And yet, in interview after interview, Veloso and Gil insisted they had come not to bury bossa nova but to carry on its modernizing work. Although they regularly cited the Beatles as an influence, they invoked more often the name of João Gilberto, in whose voice and guitar they still heard the sounds of an undiscovered country. For them, though, that country was no longer the Brazil of a space-age, First World future. It was a Brazil that looked its contradictions squarely in the face—its sophistication and its barbarity, its First World dreams and its Third World lives—and made something beautifully, arrestingly true out of them. What the tropicalistas were doing, as they saw it, was simply taking the quiet clash of realities in Gilberto’s hypermodern roots music and amplifying it. They were taking the suave humor in the Gilberto/Jobim hit “Desafinado” (Off-Key)—a winking apology for those whose sense of harmony diverges from the norm—and turning it into a celebration of cultural dissonance in all its forms. Or as Veloso once put it, in a song critical of those who would reduce bossa nova to a set of formal rules: “The truth is that we learned from João forever to be out of tune.”
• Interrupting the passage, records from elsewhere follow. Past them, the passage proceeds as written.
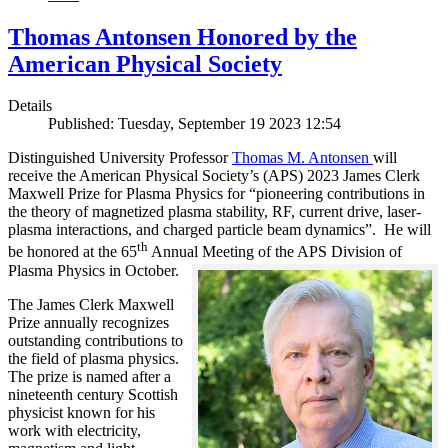
Thomas Antonsen Honored by the
American Physical Society
Details
Published: Tuesday, September 19 2023 12:54
Distinguished University Professor
Thomas M. Antonsen
will
receive the American Physical Society’s (APS) 2023 James Clerk
Maxwell Prize for Plasma Physics for “pioneering contributions in
the theory of magnetized plasma stability, RF, current drive, laser-
plasma interactions, and charged particle beam dynamics”. He will
th
be honored at the 65
Annual Meeting of the APS Division of
Plasma Physics in October.
The James Clerk Maxwell
Prize annually recognizes
outstanding contributions to
the field of plasma physics.
The prize is named after a
nineteenth century Scottish
physicist known for his
work with electricity,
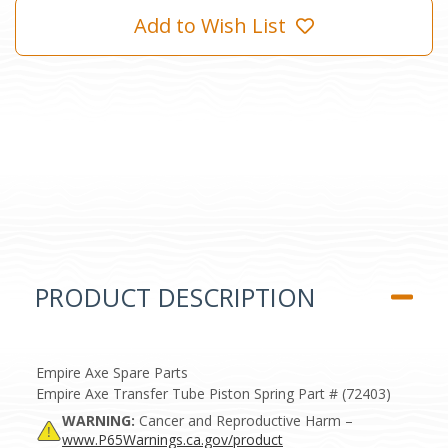
Add to Wish List
PRODUCT DESCRIPTION
Empire Axe Spare Parts
Empire Axe Transfer Tube Piston Spring Part # (72403)
WARNING:
Cancer and Reproductive Harm –
www.P65Warnings.ca.gov/product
As it happens, the tropicalistas’ reinvention of bossa nova is one chapter of the story that you won’t find in this book. But just knowing something of its terms may add to the pleasure of reading what is rightly Bossa Nova’s heart, soul, and narrative backbone: the unlikely rise of João Gilberto from hopeless dreamer to his current stature as one of the great geniuses of pop-song history. Castro deftly mythologizes the five-year-long via crucis of nervous breakdowns and quasi-homelessness that led to Gilberto’s discovery of the sacred beat, shaping it into a saga that thrills all on its own. But its thrills are that much deeper if you picture Gilberto pursuing not just a beat, or a style, but a more perfect feel for the shape of an imperfect modernity.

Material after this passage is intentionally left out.